▸ **Problem details**
Filter the data below for the string "Grey" and copy each matching line.

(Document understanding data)
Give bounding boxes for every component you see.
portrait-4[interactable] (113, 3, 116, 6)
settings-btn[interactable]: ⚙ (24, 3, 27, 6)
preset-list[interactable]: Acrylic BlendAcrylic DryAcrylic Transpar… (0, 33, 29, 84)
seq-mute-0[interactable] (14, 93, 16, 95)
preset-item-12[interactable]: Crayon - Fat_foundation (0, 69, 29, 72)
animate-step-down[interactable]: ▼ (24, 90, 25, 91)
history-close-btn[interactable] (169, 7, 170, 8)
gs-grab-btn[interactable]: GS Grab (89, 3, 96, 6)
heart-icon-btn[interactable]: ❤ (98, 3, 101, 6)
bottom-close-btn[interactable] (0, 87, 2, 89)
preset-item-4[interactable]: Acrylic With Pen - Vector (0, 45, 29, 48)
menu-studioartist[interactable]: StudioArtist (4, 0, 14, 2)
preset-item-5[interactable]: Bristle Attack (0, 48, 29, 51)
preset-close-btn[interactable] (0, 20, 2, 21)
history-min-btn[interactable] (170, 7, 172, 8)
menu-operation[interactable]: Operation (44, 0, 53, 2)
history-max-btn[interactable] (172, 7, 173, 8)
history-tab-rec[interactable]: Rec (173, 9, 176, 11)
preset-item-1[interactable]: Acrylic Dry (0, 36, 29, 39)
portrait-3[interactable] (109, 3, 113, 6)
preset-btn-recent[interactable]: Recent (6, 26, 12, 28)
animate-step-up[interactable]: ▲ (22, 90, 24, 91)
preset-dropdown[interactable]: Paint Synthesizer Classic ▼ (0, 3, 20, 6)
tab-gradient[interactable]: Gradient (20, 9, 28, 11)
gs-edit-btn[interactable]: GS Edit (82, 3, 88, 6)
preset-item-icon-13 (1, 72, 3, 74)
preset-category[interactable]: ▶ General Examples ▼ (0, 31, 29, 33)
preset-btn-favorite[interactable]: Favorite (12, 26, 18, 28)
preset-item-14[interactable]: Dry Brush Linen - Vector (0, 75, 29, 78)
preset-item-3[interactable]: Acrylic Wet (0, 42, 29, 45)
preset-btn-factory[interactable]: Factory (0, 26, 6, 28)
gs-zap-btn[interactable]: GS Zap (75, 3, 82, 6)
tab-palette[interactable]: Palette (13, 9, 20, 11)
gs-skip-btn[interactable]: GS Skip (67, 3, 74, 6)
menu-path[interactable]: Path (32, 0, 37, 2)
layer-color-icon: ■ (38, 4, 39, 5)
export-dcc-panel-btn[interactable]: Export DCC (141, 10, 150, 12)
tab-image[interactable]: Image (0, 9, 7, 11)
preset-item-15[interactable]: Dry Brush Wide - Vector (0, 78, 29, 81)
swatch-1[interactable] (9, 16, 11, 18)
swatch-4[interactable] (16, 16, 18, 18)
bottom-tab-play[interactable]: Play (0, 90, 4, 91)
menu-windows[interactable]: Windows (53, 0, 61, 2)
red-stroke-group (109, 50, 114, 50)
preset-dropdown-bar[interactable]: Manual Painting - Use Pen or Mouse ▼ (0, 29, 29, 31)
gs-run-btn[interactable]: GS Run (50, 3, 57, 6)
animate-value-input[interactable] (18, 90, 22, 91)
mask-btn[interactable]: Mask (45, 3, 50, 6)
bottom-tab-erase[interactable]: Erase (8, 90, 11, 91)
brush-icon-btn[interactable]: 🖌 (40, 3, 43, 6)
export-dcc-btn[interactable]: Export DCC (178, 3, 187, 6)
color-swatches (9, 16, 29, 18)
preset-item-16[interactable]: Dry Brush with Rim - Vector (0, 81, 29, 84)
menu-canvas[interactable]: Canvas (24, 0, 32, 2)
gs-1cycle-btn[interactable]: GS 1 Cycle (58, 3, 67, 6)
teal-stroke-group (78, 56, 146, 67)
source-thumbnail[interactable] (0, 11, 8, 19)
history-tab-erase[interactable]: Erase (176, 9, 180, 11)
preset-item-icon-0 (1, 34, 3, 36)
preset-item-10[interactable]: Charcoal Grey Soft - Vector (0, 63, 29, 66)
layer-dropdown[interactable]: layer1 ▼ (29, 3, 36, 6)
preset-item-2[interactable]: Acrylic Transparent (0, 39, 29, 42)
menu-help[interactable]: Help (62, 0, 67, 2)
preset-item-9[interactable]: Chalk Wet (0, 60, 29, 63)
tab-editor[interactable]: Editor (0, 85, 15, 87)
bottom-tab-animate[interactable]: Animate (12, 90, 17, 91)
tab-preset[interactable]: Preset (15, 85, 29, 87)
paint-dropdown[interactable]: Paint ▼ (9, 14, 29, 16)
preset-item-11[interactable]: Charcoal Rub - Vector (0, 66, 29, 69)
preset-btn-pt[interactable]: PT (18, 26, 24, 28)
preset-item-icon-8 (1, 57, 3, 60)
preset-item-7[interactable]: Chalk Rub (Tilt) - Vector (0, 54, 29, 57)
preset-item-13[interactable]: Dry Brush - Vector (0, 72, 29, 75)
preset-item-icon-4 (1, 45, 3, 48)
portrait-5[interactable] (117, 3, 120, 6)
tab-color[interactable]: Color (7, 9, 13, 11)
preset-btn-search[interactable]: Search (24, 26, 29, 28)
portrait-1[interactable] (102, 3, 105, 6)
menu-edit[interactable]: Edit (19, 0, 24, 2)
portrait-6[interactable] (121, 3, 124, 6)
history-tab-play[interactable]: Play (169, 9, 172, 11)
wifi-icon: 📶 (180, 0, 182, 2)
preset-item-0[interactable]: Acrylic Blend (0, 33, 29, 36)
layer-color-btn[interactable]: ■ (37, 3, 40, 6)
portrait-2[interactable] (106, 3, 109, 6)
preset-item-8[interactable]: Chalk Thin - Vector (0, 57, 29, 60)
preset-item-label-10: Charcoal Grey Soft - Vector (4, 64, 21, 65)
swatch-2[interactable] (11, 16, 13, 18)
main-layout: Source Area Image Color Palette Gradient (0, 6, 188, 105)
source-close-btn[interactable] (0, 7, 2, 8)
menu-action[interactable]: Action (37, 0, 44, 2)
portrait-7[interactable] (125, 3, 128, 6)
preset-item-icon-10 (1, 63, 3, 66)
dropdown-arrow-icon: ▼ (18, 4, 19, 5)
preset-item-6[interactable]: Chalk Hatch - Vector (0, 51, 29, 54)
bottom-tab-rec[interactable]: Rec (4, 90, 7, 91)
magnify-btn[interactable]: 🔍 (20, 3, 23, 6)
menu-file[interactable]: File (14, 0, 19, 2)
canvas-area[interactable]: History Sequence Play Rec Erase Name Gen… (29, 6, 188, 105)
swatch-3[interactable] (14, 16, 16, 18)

▸ **Solution below**
preset-item-10[interactable]: Charcoal Grey Soft - Vector (0, 63, 29, 66)
preset-item-label-10: Charcoal Grey Soft - Vector (4, 64, 21, 65)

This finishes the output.